FIRE4年目と6年目で、見え方が変わった理由
FIRE直後は、自由になった高揚感が強く、毎日を肯定的に語りやすい時期です。数年経つと、家族構成、健康、相場、発信の結果など、生活を長く続けるための課題が見えてきます。
これは、FIRE直後の感想が嘘だという意味ではありません。その時点で本当に楽しかった。ただ、長く暮らすと別の問題も表面化する。FIREを検討するときは、達成直後の成功談だけでなく、数年後にどう再設計しているかも確認したいところです。

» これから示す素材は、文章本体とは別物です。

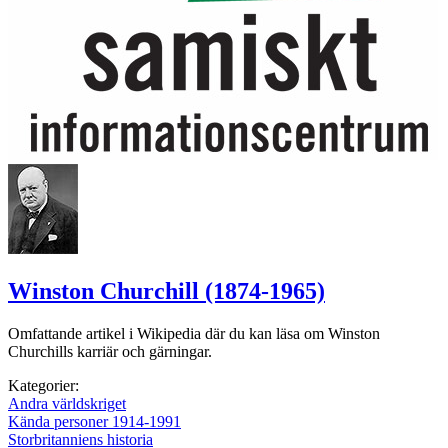
Winston Churchill (1874-1965)
Omfattande artikel i Wikipedia där du kan läsa om Winston
Churchills karriär och gärningar.
Kategorier:
Andra världskriget
Kända personer 1914-1991
Storbritanniens historia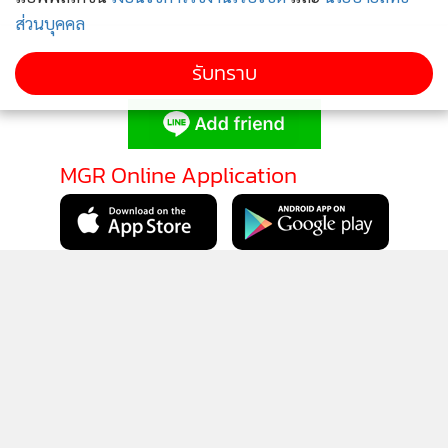
ส่วนบุคคล
รับทราบ
ติดตามข่าวสารผ่านทาง LINE
MGR Online Application
ติดตาม MGR Online
นโยบายความเป็นส่วนตัว
นโยบายการใช้คุกกี้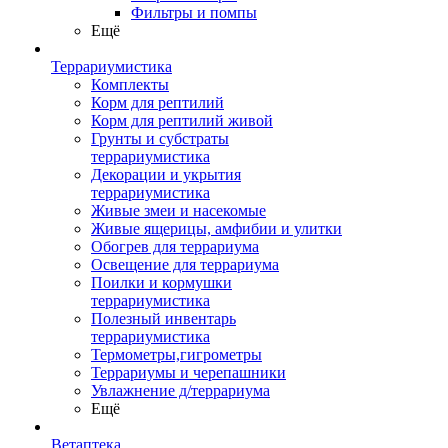
Фильтры и помпы
Ещё
Террариумистика
Комплекты
Корм для рептилий
Корм для рептилий живой
Грунты и субстраты
террариумистика
Декорации и укрытия
террариумистика
Живые змеи и насекомые
Живые ящерицы, амфибии и улитки
Обогрев для террариума
Освещение для террариума
Поилки и кормушки
террариумистика
Полезный инвентарь
террариумистика
Термометры,гигрометры
Террариумы и черепашники
Увлажнение д/террариума
Ещё
Ветаптека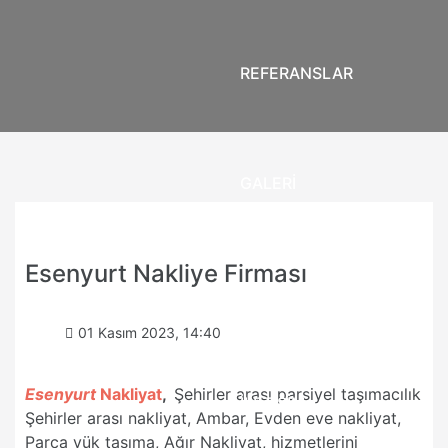
REFERANSLAR
GALERİ
Esenyurt Nakliye Firması
FİLOMUZ
01 Kasım 2023, 14:40
Esenyurt
Nakliyat
,
Şehirler arası parsiyel taşımacılık
İLETİŞİM
Şehirler arası nakliyat, Ambar, Evden eve nakliyat,
Parça yük taşıma, Ağır Nakliyat, hizmetlerini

僕の6年目の結論は、「自由になれば自動的に充実する」ではなく、「自由を使いながら、自分に合う熱量を探し続ける」です。
この結論は、FIREを目指す人にも、今の仕事を続ける人にも使えます。時間がないなら、まず10分だけ本当に欲しいものへ使う。頑張りすぎているなら、好きだったことを一つ予定に戻す。お金を使うのが怖いなら、生活を壊さない小さな体験から試す。人生の方向は、大きな決断だけで変わるわけではありません。
6年目の今も、答えは固定されていません。だからこそ、見直せる余地を残しておくことが自由につながります。

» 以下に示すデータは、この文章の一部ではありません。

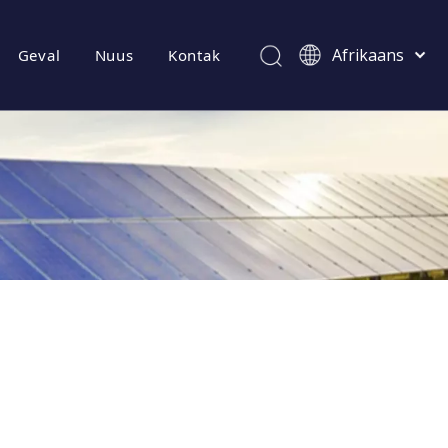
Afrikaans
Geval
Nuus
Kontak
Kiswahili
ไทย
Italiano
Deutsch
Português
Español
Pусский
Français
العربية
简体中文
English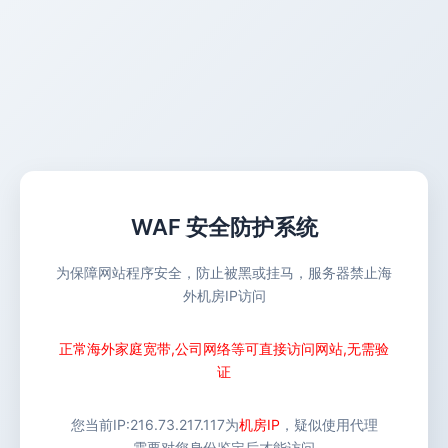
WAF 安全防护系统
为保障网站程序安全，防止被黑或挂马，服务器禁止海
外机房IP访问
正常海外家庭宽带,公司网络等可直接访问网站,无需验
证
您当前IP:
216.73.217.117
为
机房IP
，疑似使用代理
需要对您身份鉴定后才能访问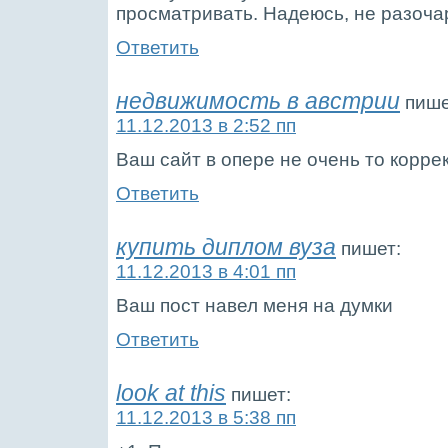
просматривать. Надеюсь, не разоча
Ответить
недвижимость в австрии
пише
11.12.2013 в 2:52 пп
Ваш сайт в опере не очень то корре
Ответить
купить диплом вуза
пишет:
11.12.2013 в 4:01 пп
Ваш пост навел меня на думки
Ответить
look at this
пишет:
11.12.2013 в 5:38 пп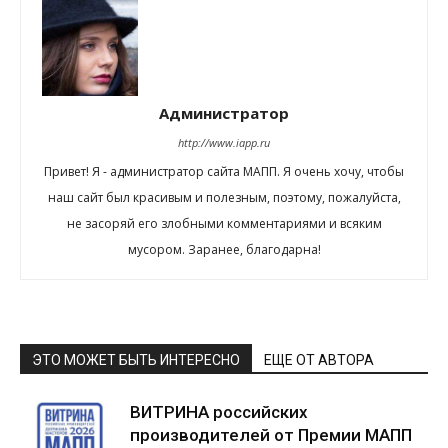
Администратор
http://www.iapp.ru
Привет! Я - администратор сайта МАПП. Я очень хочу, чтобы
наш сайт был красивым и полезным, поэтому, пожалуйста,
не засоряй его злобными комментариями и всяким
мусором. Заранее, благодарна!
ЭТО МОЖЕТ БЫТЬ ИНТЕРЕСНО
ЕЩЕ ОТ АВТОРА
ВИТРИНА российских
производителей от Премии МАПП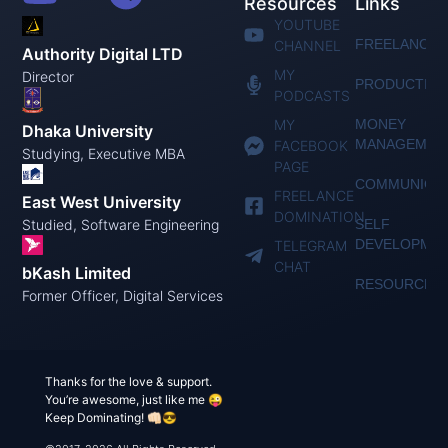
Resources
Links
YOUTUBE
FREELANCIN
CHANNEL
Authority Digital LTD
MY
Director
PRODUCTIVI
PODCASTS
MY
MONEY
Dhaka University
MANAGEMEN
FACEBOOK
Studying, Executive MBA
PAGE
COMMUNICAT
FREELANCE
East West University
DOMINATION
Studied, Software Engineering
SELF
DEVELOPME
TELEGRAM
CHAT
bKash Limited
RESOURCES
Former Officer, Digital Services
Thanks for the love & support.
You’re awesome, just like me 😜
Keep Dominating! 👊🏻😎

FIREを目指す段階でも、達成した後でも、半年に一度だけ立ち止まり、資産・健康・人間関係・挑戦の4つを見直してみてください。足りないものが分かれば、次の一歩を小さく決められます。
振り返りは、自分を採点するためではなく、次の季節の過ごし方を選ぶために行います。
まとめ:FIREは、第二の人生へ向かう靴
FIREを達成したことに満足して、玄関で立ち止まることもできます。資産残高を守り、毎日を安全に過ごすだけでも、本人が幸せなら間違いではありません。
ただ、僕が6年目に感じているのは、FIREは靴のようなものだということです。履いたから終わりではなく、その先を歩くための道具。転んでも、迷っても、歩きながら自分が何者かを探していく。

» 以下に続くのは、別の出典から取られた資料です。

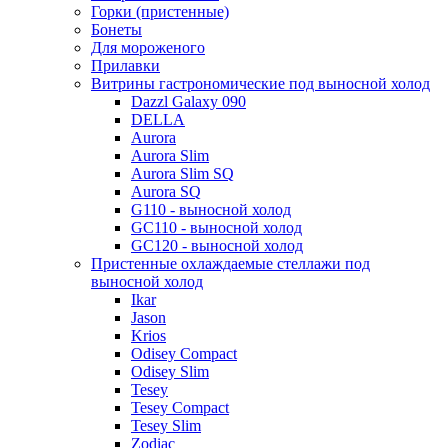
Горки (пристенные)
Бонеты
Для мороженого
Прилавки
Витрины гастрономические под выносной холод
Dazzl Galaxy 090
DELLA
Aurora
Aurora Slim
Aurora Slim SQ
Aurora SQ
G110 - выносной холод
GC110 - выносной холод
GC120 - выносной холод
Пристенные охлаждаемые стеллажи под
выносной холод
Ikar
Jason
Krios
Odisey Compact
Odisey Slim
Tesey
Tesey Compact
Tesey Slim
Zodiac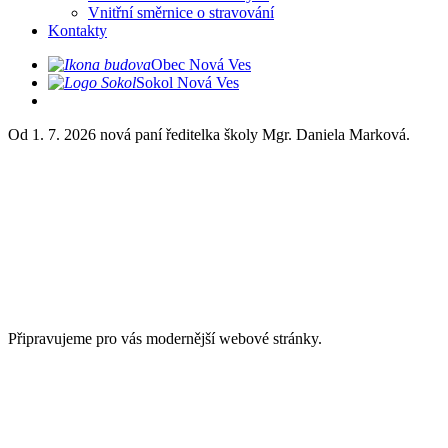
Vnitřní směrnice o stravování
Kontakty
Obec Nová Ves
Sokol Nová Ves
Od 1. 7. 2026 nová paní ředitelka školy Mgr. Daniela Marková.
Připravujeme pro vás modernější webové stránky.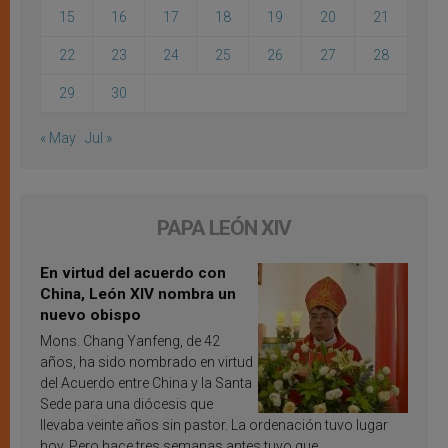
15
16
17
18
19
20
21
22
23
24
25
26
27
28
29
30
« May
Jul »
PAPA LEÓN XIV
En virtud del acuerdo con
China, León XIV nombra un
nuevo obispo
Mons. Chang Yanfeng, de 42
años, ha sido nombrado en virtud
del Acuerdo entre China y la Santa
Sede para una diócesis que
llevaba veinte años sin pastor. La ordenación tuvo lugar
hoy. Pero hace tres semanas antes tuvo que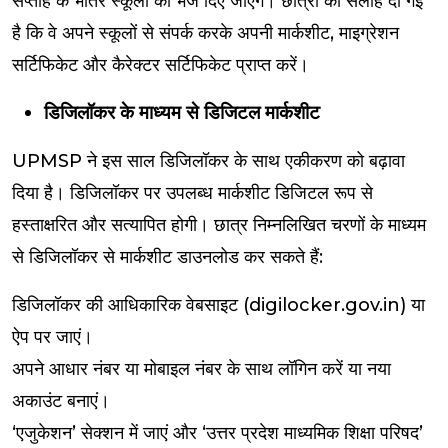
सप्ताह के भीतर स्कूलों को भेज दिए जाएंगे। छात्रों को सलाह दी गई
है कि वे अपने स्कूलों से संपर्क करके अपनी मार्कशीट, माइग्रेशन
सर्टिफिकेट और कैरेक्टर सर्टिफिकेट प्राप्त करें।
डिजिलॉकर के माध्यम से डिजिटल मार्कशीट
UPMSP ने इस साल डिजिलॉकर के साथ एकीकरण को बढ़ावा
दिया है। डिजिलॉकर पर उपलब्ध मार्कशीट डिजिटल रूप से
हस्ताक्षरित और सत्यापित होगी। छात्र निम्नलिखित चरणों के माध्यम
से डिजिलॉकर से मार्कशीट डाउनलोड कर सकते हैं:
डिजिलॉकर की आधिकारिक वेबसाइट (digilocker.gov.in) या
ऐप पर जाएं।
अपने आधार नंबर या मोबाइल नंबर के साथ लॉगिन करें या नया
अकाउंट बनाएं।
‘एजुकेशन’ सेक्शन में जाएं और ‘उत्तर प्रदेश माध्यमिक शिक्षा परिषद’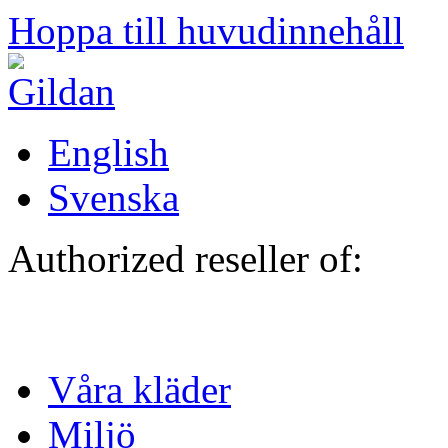
Hoppa till huvudinnehåll
English
Svenska
Authorized reseller of:
Våra kläder
Miljö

資産を作ることは大切です。でも、資産だけに人生を預けないでください。コスパの悪い挑戦を一つ選び、頑張りすぎたら休み、使ったお金から学び、誰かに経験を渡す。FIRE後の自由は、その繰り返しの中で形になっていきます。
「本当に欲しいもの」を探すための振り返り
効率の悪い挑戦を選ぶには、まず自分が何に心を動かされるかを知る必要があります。時間を忘れた経験、失敗してももう一度やりたいこと、他人に褒められなくても続けたいことを書き出します。
その中に、すぐ収益にならないものがあっても問題ありません。FIREで得た時間を、すべて収益化する必要はないからです。生活費を守る活動と、心を熱くする活動を分けて持つと、自由の意味が広がります。